Altered erythrocyte membrane protein composition mirrors pleiotropic effects of hypertension susceptibility genes and disease pathogenesis
Polonikov A.V., Ushachev D.V., Ivanov V.P., Churnosov M.I., Freidin M.B., Ataman A.V., Harbuzova V.Y., Bykanova M.A., Bushueva O.Y., Solodilova M.A.
Journal of Hypertension. 2015. 33(11), 2265-2277.
DOI: 10.1097/HJH.0000000000000699
Objective: The study was designed to assess the effects of polymorphisms in genes associated with essential hypertension on the variation of erythrocyte membrane proteins (EMPs) in hypertensive patients.
Methods: Major EMPs content was analyzed in blood from 1162 unrelated Russians (235 hypertensive patients, 176 healthy controls, and 751 random individuals from the Central Russia population).
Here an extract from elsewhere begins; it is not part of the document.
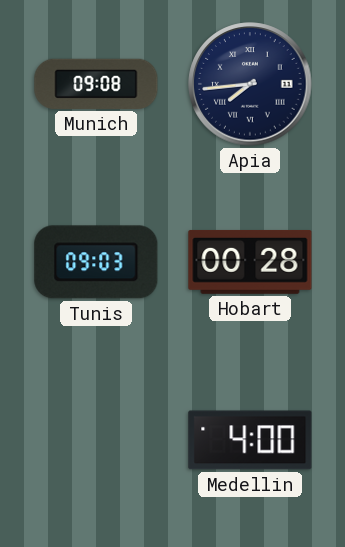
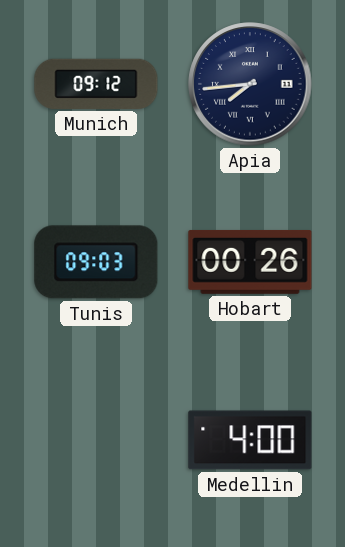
Munich: 09:08 -> 09:12
Hobart: 00:28 -> 00:26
Essential hypertension patients were genotyped for 11 polymorphisms of essential hypertension susceptibility genes including ADD1 (rs4961), GNB3 (rs5443, rs16932941), NOS3 (rs1799983, rs2070744), ACE (rs5186), AGTR1 (rs5186), AGT (rs699, rs4762), MR (rs5534), and TGFB1 (rs1800471). EMP contents and their relationship with the genetic loci were analyzed using various statistical tests.
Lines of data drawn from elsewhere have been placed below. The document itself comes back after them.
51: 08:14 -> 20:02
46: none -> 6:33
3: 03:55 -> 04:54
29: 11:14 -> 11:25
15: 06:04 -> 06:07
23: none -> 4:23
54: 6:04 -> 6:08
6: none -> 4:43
Results: Sex-specific differences in EMP contents between the cases and controls were observed. Regardless of sex, hypertensives exhibited mainly decreased levels of alpha (SPTA1) and beta-spectrin (SPTB) and increased levels of glucose transporter (GLUT1) as compared with healthy subjects (P ≤ 0.001). EMP correlated differently in essential hypertension patients and controls. Almost 70% of the joint variation in the EMP levels is explained by five gender-specific principal components. The essential hypertension susceptibility genes showed considerable effects on the levels of spectrins and glucose transporter. A joint variation of the genes explained about half the total polygenic variance in the GLUT1, SPTA1, and SPTB levels in hypertensives.
Conclusions: The study showed that essential hypertension susceptibility genes are the important factors of the inherited EMP variation, and their pleitropic effects may be mirrored in the altered expression of genes encoding cytoskeletal proteins and those related to intracellular glucose metabolism.